A randomized trial of the effects of early cardiac serum marker availability on reperfusion therapy in patients with acute myocardial infarction: the serial markers, acute myocardial infarction and rapid treatment trial (SMARTT).
OBJECTIVES: The purpose of this study was to assess whether the immediate availability of serum markers would increase the appropriate use of thrombolytic therapy. BACKGROUND: Serum markers such as myoglobin and creatine kinase, MB fraction (CK-MB) are effective in detecting acute myocardial infarction (AMI) in the emergency setting. Appropriate candidates for thrombolytic therapy are not always identified in the emergency department (ED), as 20% to 30% of eligible patients go untreated, representing 10% to 15% of all patients with AMI. Patients presenting with chest pain consistent with acute coronary syndrome were evaluated in the EDs of 12 hospitals throughout North America. METHODS: In this randomized, controlled clinical trial, physicians received either the immediate myoglobin/CK-MB results at 0 and 1 h after enrollment (stat) or conventional reporting of myoglobin/CK-MB 3 h or more after hospital admission (control).
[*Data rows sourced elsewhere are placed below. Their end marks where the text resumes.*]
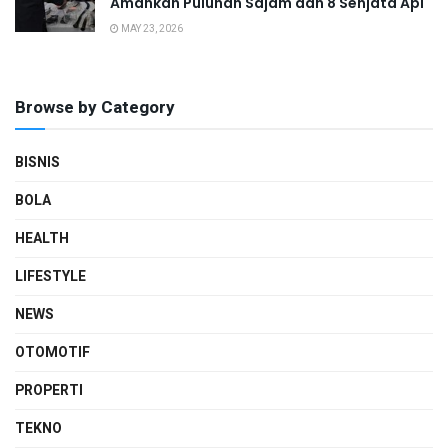
Amankan Puluhan Sajam dan 8 Senjata Api
MAY 23, 2026
Browse by Category
BISNIS
BOLA
HEALTH
LIFESTYLE
NEWS
OTOMOTIF
PROPERTI
TEKNO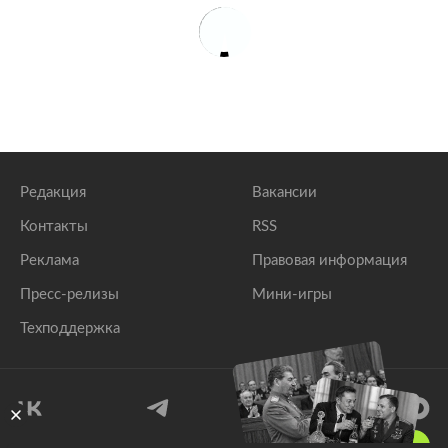
Редакция
Вакансии
Контакты
RSS
Реклама
Правовая информация
Пресс-релизы
Мини-игры
Техподдержка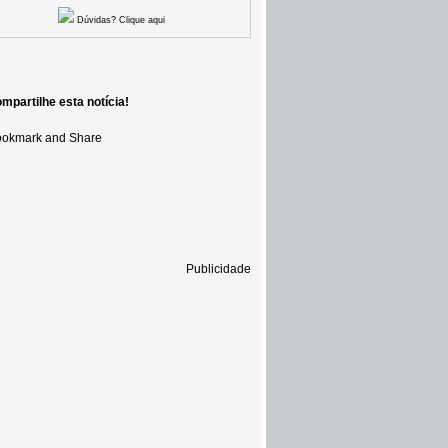
Dúvidas? Clique aqui
mpartilhe esta notícia!
Publicidade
The primary end point was the comparison of the proportion of patients within the stat group versus control group who received appropriate thrombolytic therapy. Secondary end points included the emergent use of any reperfusion treatment in both groups, initial hospital disposition of patients (coronary care unit, monitor or nonmonitor beds) and the proportion of patients appropriately discharged from the ED. RESULTS: Of 6,352 patients enrolled, 814 (12.8%) were diagnosed as having AMI. For patients having AMI, there were no statistically significant differences in the proportion of patients treated with thrombolytic therapy between the stat and control groups (15.1% vs. 17.1%, p = 0.45). When only patients with ST segment elevation on their initial electrocardiogram were compared, there were still no significant differences between the groups. Also, there was no difference in the hospital placement of patients in critical care and non- critical care beds. The availability of early markers was associated with more hospital admissions as compared to the control group, as the number of patients discharged from the ED was decreased in the stat versus control groups (28.4% vs. 31.5%, p = 0.023). CONCLUSIONS: The availability of 0- and 1-h myoglobin and CK-MB results after ED evaluation had no effect on the use of thrombolytic therapy for patients presenting with AMI, and it slightly increased the number of patients admitted to the hospital who had no evidence of acute myocardial necrosis.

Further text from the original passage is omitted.